◆ **What the exercise asks**
Beginning at the top of the data below, restate every line word for word until the line containing "Dienst : Obligatorische Schiesspflicht" has been included, and omit the pictures.

◆ **Data in this exercise**
== Segment start ==
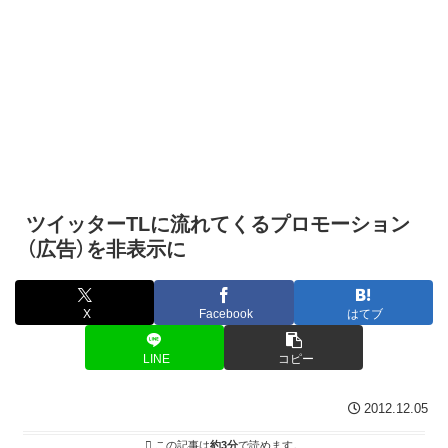
ツイッターTLに流れてくるプロモーション
（広告）を非表示に
X
Facebook
はてブ
LINE
コピー
2012.12.05
この記事は
約3分
で読めます。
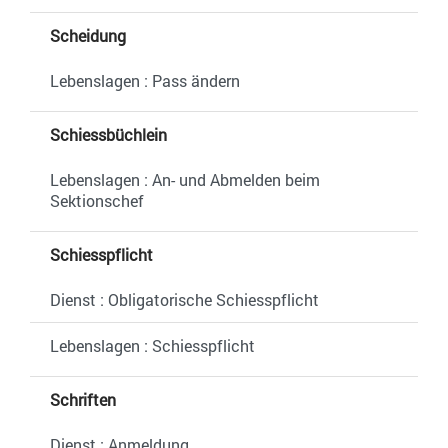
Scheidung
Lebenslagen : Pass ändern
Schiessbüchlein
Lebenslagen : An- und Abmelden beim
Sektionschef
Schiesspflicht
Dienst : Obligatorische Schiesspflicht
Lebenslagen : Schiesspflicht
Schriften
Dienst : Anmeldung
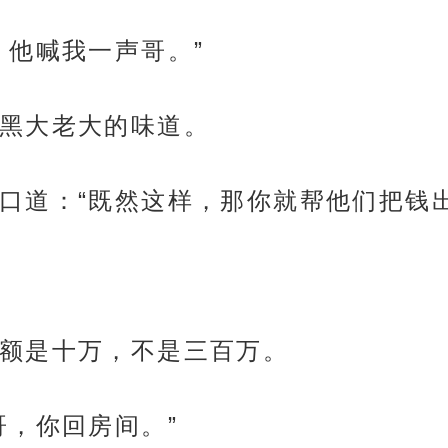
，他喊我一声哥。”
黑大老大的味道。
口道：“既然这样，那你就帮他们把钱出
额是十万，不是三百万。
哥，你回房间。”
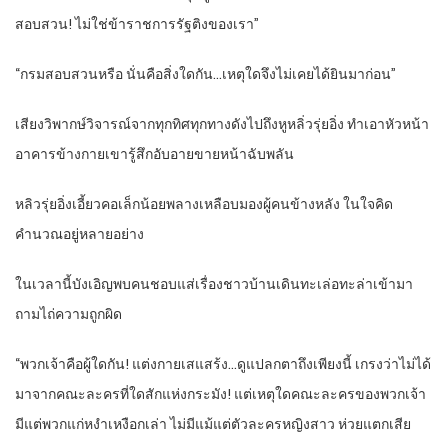
สอบสวน! ไม่ใช่ข้าราชการรัฐติงของเรา”
“กรมสอบสวนหรือ นั่นคือสิ่งใดกัน…เหตุใดจึงไม่เคยได้ยินมาก่อน”
เสียงวิพากษ์วิจารณ์จากทุกทิศทุกทางดังไปถึงหูหลิ่วรุ่ยอิ่ง ทำเอาหัวหน้า
อาคารข้างกายเขารู้สึกอับอายขายหน้าฉับพลัน
หลิวรุ่ยอิ่งเอี้ยวคอเล็กน้อยพลางเหลือบมองผู้คนข้างหลัง ในใจคิด
คำนวณอยู่หลายอย่าง
ในเวลานี้บังเอิญพบคนชอบแส่เรื่องชาวบ้านเดินทะเล่อทะล่าเข้ามา
ถามไถ่ความถูกผิด
“พวกเจ้าคือผู้ใดกัน! แต่งกายเสแสร้ง…ดูแปลกตาถึงเพียงนี้ เกรงว่าไม่ได้
มาจากคณะละครที่ใดสักแห่งกระมัง! แต่เหตุใดคณะละครของพวกเจ้า
มีแต่พวกแก่หงำเหงือกเล่า ไม่มีแม้แต่ตัวละครหญิงสาว ห่วยแตกเสีย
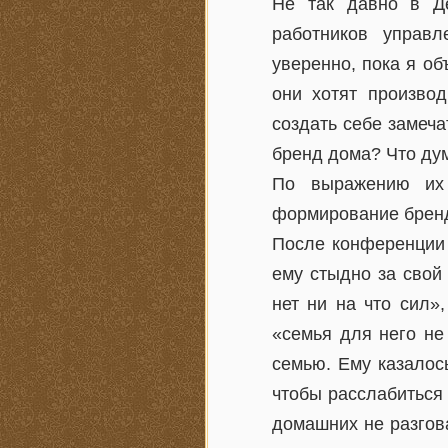
Не так давно в Д
работников управ
уверенно, пока я об
они хотят производ
создать себе замеч
бренд дома? Что дум
По выражению их 
формирование бренд
После конференции 
ему стыдно за свой
нет ни на что сил»
«семья для него не
семью. Ему казалось
чтобы расслабиться 
домашних не разгова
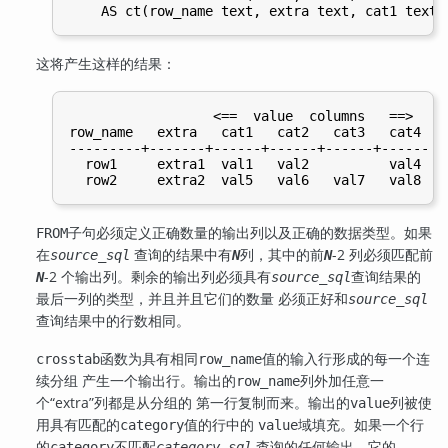
这将产生这样的结果：
                  <==  value  columns   ==>

row_name   extra   cat1   cat2   cat3   cat4

---------+-------+------+------+------+------

  row1     extra1  val1   val2          val4

子句必须定义正确数量的输出列以及正确的数据类型。如果
FROM
在
查询的结果中有
列，其中的前
-2 列必须匹配前
source_sql
N
N
-2 个输出列。剩余的输出列必须具有
查询结果的
N
source_sql
最后一列的类型，并且并且它们的数量 必须正好和
source_sql
查询结果中的行数相同。
函数为具有相同
值的输入行形成的每一个连
crosstab
row_name
续分组 产生一个输出行。输出的
列外加任意一
row_name
个
“
extra
”
列都是从分组的 第一行复制而来。输出的
列被使
value
用具有匹配的
值的行中的
域填充。如果一个行
category
value
的
不匹配
查询的任何输出，它的
category
category_sql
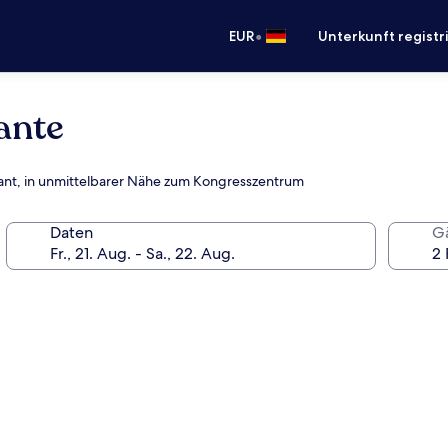
•
EUR
Unterkunft registr
ante
urant, in unmittelbarer Nähe zum Kongresszentrum
Daten
G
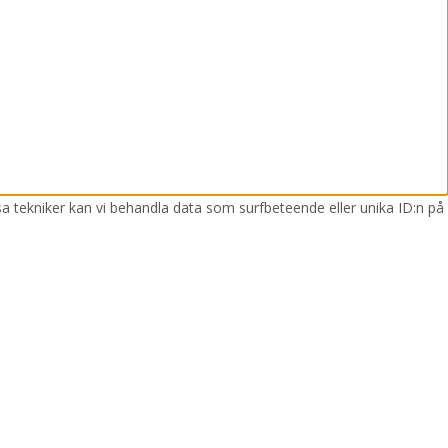
sa tekniker kan vi behandla data som surfbeteende eller unika ID:n på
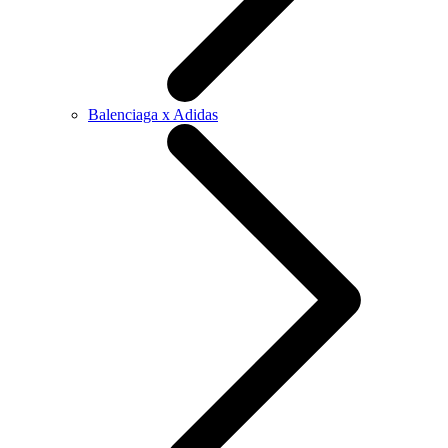
Balenciaga x Adidas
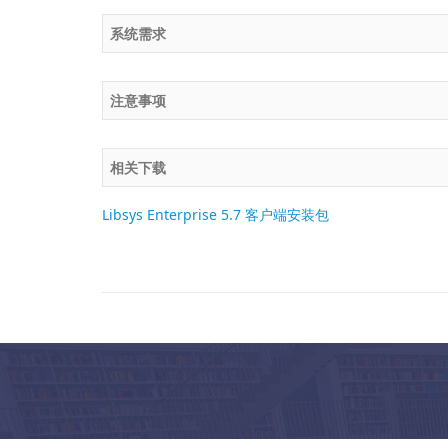
系统需求
注意事项
相关下载
Libsys Enterprise 5.7 客户端安装包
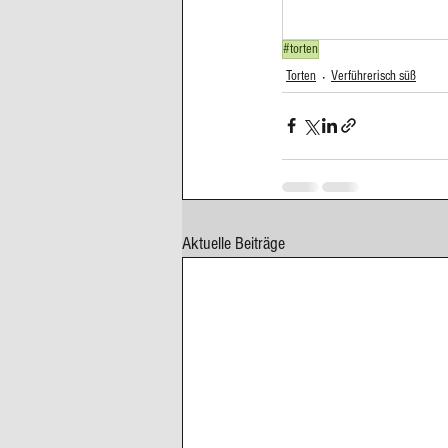
Cupcakes, Muffins
Dessert Kom
#torten
Torten
Verführerisch süß
Erdbeeren
Feigen
Fisch
Aktuelle Beiträge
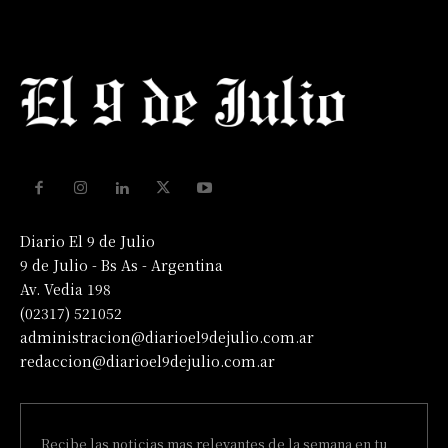
Diario El 9 de Julio
9 de Julio - Bs As - Argentina
Av. Vedia 198
(02317) 521052
administracion@diarioel9dejulio.com.ar
redaccion@diarioel9dejulio.com.ar
Recibe las noticias mas relevantes de la semana en tu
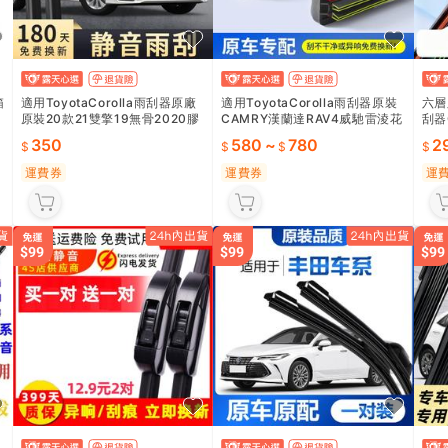
箱
適用ToyotaCorolla雨刮器原廠
適用ToyotaCorolla雨刮器原裝
六層
原裝20款21雙擎19無骨2020膠
CAMRY漢蘭達RAV4威馳雷淩花
刮器
條2021雨刷
冠致炫雨刷
V4
350
580
~
780
2
運費券
運費券
運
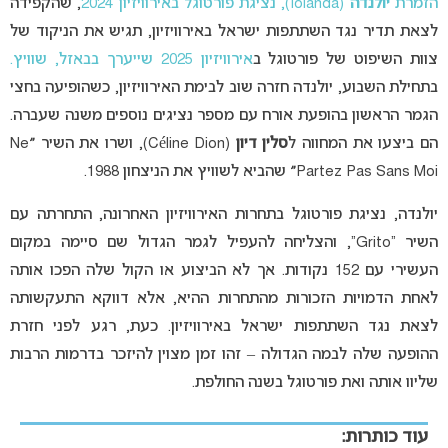
הזמרת
יולנדה
(Iolanda), נציגת פורטוגל באירוויזיון 2024
, שהקפידה
לצאת תדיר נגד השתתפות ישראל באירוויזיון, תגיש את הניקוד של
צוות השיפוט של פורטוגל ב
אירוויזיון 2025 שייערך בבאזל, שוויץ.
בתחילת השבוע, יולנדה חזרה שוב לבימת האירוויזיון, כשהופיעה בחצי
הגמר הראשון בהופעת אורח עם מספר נציגים נוספים משנה שעברה.
הם ביצעו את המחווה ל
סלין דיון
(Céline Dion), ושרו את השיר ״Ne
Partez Pas Sans Moi״ שהביא לשוויץ את הניצחון 1988.
יולנדה, נציגת פורטוגל בתחרות האירוויזיון האחרונה, התחרתה עם
השיר “Grito”, והצליחה להעפיל לגמר הגדול שם סיימה במקום
העשירי עם 152 נקודות. אך לא הביצוע או הקול שלה הפכו אותה
לאחת הדמויות הזכורות מהתחרות ההיא, אלא דווקא התעקשותה
לצאת נגד השתתפות ישראל באירוויזיון. כעת, רגע לפני חזרת
ההופעה שלה לבמה הגדולה – זהו זמן מצוין להיזכר בדרמות הרבות
שליוו אותה ואת פורטוגל בשנה החולפת.
עוד כותרות:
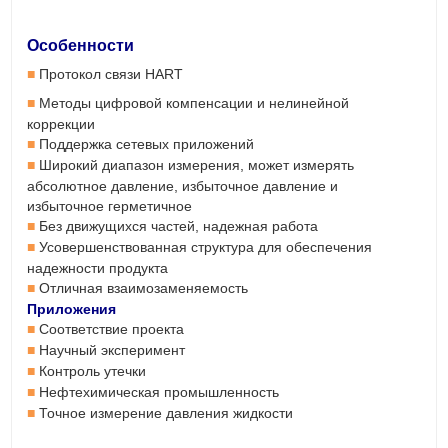
Особенности
Протокол связи HART
■
Методы цифровой компенсации и нелинейной
■
коррекции
Поддержка сетевых приложений
■
Широкий диапазон измерения, может измерять
■
абсолютное давление,
избыточное
давление и
избыточное герметичное
Без движущихся частей, надежная работа
■
Усовершенствованная структура для обеспечения
■
надежности продукта
Отличная взаимозаменяемость
■
Приложения
Соответствие проекта
■
Научный эксперимент
■
Контроль утечки
■
Нефтехимическая промышленность
■
Точное измерение давления жидкости
■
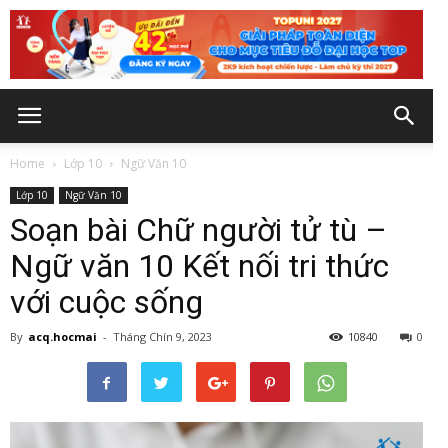
Home
Lớp 10
Ngữ Văn 10
Lớp 10
Ngữ Văn 10
Soạn bài Chữ người tử tù –
Ngữ văn 10 Kết nối tri thức
với cuộc sống
By
acq.hocmai
-
Tháng Chín 9, 2023
10840
0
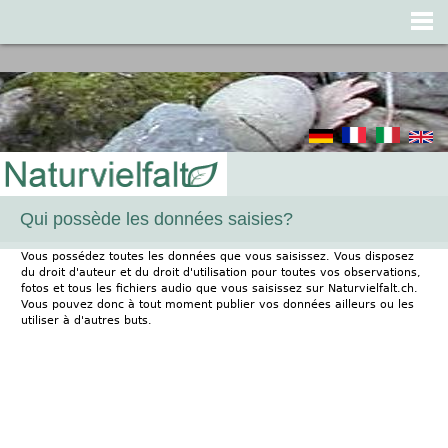
Jump to navigation
Qui possède les données saisies?
Vous possédez toutes les données que vous saisissez. Vous disposez
du droit d'auteur et du droit d'utilisation pour toutes vos observations,
fotos et tous les fichiers audio que vous saisissez sur Naturvielfalt.ch.
Vous pouvez donc à tout moment publier vos données ailleurs ou les
utiliser à d'autres buts.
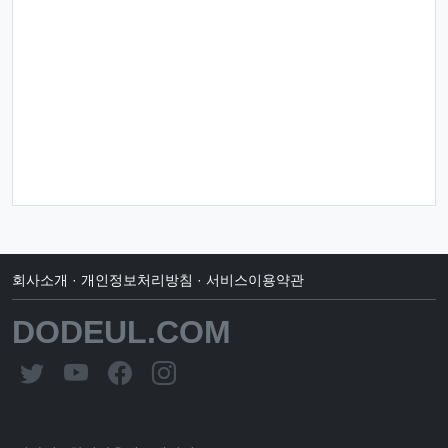
회사소개
·
개인정보처리방침
·
서비스이용약관
DODEUL.COM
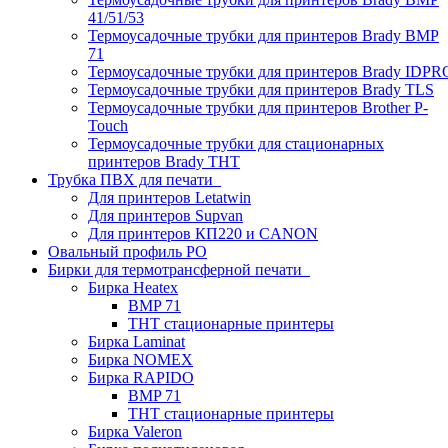
41/51/53
Термоусадочные трубки для принтеров Brady BMP
71
Термоусадочные трубки для принтеров Brady IDPR
Термоусадочные трубки для принтеров Brady TLS
Термоусадочные трубки для принтеров Brother P-
Touch
Термоусадочные трубки для стационарных
принтеров Brady THT
Трубка ПВХ для печати
Для принтеров Letatwin
Для принтеров Supvan
Для принтеров КП220 и CANON
Овальный профиль PO
Бирки для термотрансферной печати
Бирка Heatex
BMP 71
THT стационарные принтеры
Бирка Laminat
Бирка NOMEX
Бирка RAPIDO
BMP 71
THT стационарные принтеры
Бирка Valeron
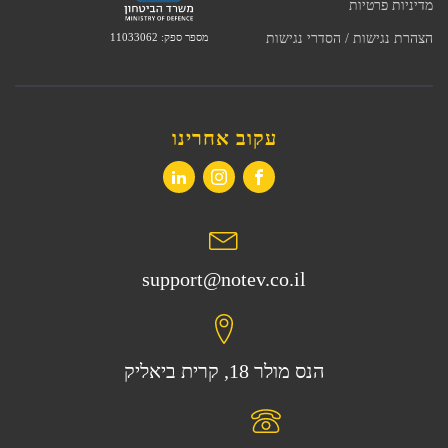
מדיניות פרטיות
מספר ספק: 11033062
הצהרת נגישות / הסדרי נגישות
עקוב אחרינו
support@notev.co.il
הנס מולר 18, קרית ביאליק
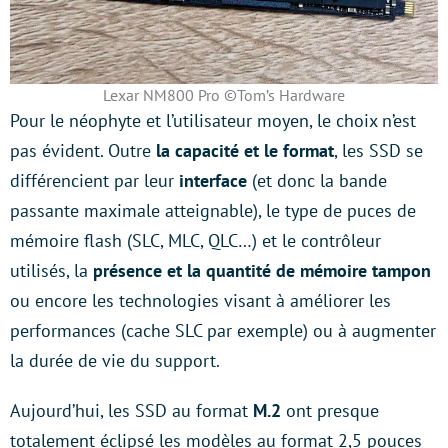
Lexar NM800 Pro ©Tom’s Hardware
Pour le néophyte et l’utilisateur moyen, le choix n’est
pas évident. Outre
la capacité et le format
, les SSD se
différencient par leur
interface
(et donc la bande
passante maximale atteignable), le type de puces de
mémoire flash (SLC, MLC, QLC…) et le contrôleur
utilisés, la
présence et la quantité de mémoire tampon
ou encore les technologies visant à améliorer les
performances (cache SLC par exemple) ou à augmenter
la durée de vie du support.
Aujourd’hui, les SSD au format
M.2
ont presque
totalement éclipsé les modèles au format 2,5 pouces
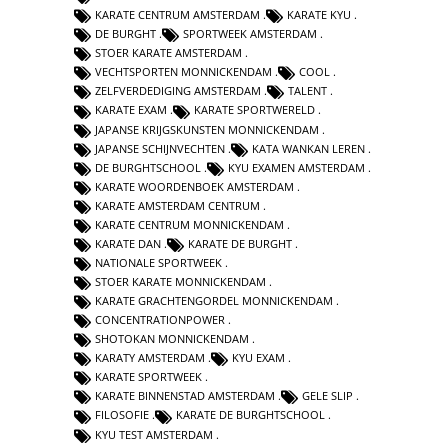
KARATE CENTRUM AMSTERDAM
KARATE KYU
DE BURGHT
SPORTWEEK AMSTERDAM
STOER KARATE AMSTERDAM
VECHTSPORTEN MONNICKENDAM
COOL
ZELFVERDEDIGING AMSTERDAM
TALENT
KARATE EXAM
KARATE SPORTWERELD
JAPANSE KRIJGSKUNSTEN MONNICKENDAM
JAPANSE SCHIJNVECHTEN
KATA WANKAN LEREN
DE BURGHTSCHOOL
KYU EXAMEN AMSTERDAM
KARATE WOORDENBOEK AMSTERDAM
KARATE AMSTERDAM CENTRUM
KARATE CENTRUM MONNICKENDAM
KARATE DAN
KARATE DE BURGHT
NATIONALE SPORTWEEK
STOER KARATE MONNICKENDAM
KARATE GRACHTENGORDEL MONNICKENDAM
CONCENTRATIONPOWER
SHOTOKAN MONNICKENDAM
KARATY AMSTERDAM
KYU EXAM
KARATE SPORTWEEK
KARATE BINNENSTAD AMSTERDAM
GELE SLIP
FILOSOFIE
KARATE DE BURGHTSCHOOL
KYU TEST AMSTERDAM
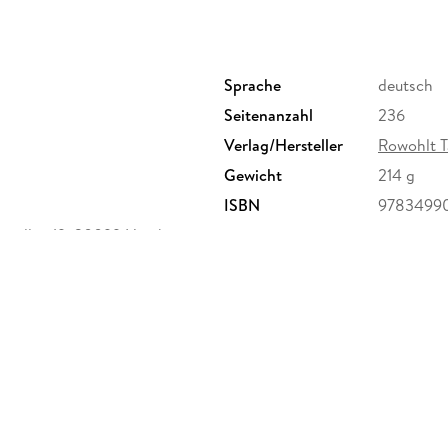
Sprache
deutsch
Seitenanzahl
236
Verlag/Hersteller
Rowohlt 
Gewicht
214 g
ISBN
97834990
enallee 19, 20099 Hamburg,
ktsicherheit@rowohlt.de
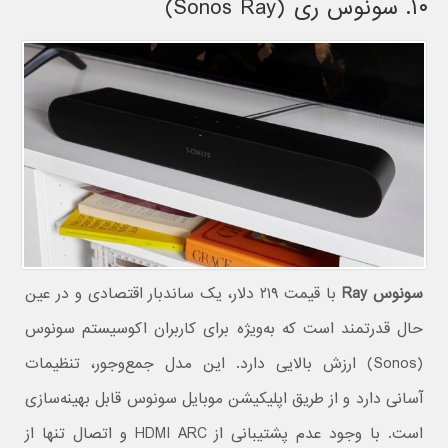
۱۰. سونوس ری (Sonos Ray)
سونوس Ray
با قیمت ۲۱۹ دلار، یک ساندبار اقتصادی و در عین
حال قدرتمند است که به‌ویژه برای کاربران اکوسیستم سونوس
(Sonos) ارزش بالایی دارد. این مدل جمع‌وجور، تنظیمات
آسانی دارد و از طریق اپلیکیشن موبایل سونوس قابل بهینه‌سازی
است. با وجود عدم پشتیبانی از HDMI ARC و اتصال تنها از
== Segment end ==
◆ **Result for this task**
ツイッターTLに流れてくるプロモーション
（広告）を非表示に
X
Facebook
はてブ
LINE
コピー
2012.12.05
この記事は
約3分
で読めます。
Scheidung
Lebenslagen : Pass ändern
Schiessbüchlein
Lebenslagen : An- und Abmelden beim
Sektionschef
Schiesspflicht
Dienst : Obligatorische Schiesspflicht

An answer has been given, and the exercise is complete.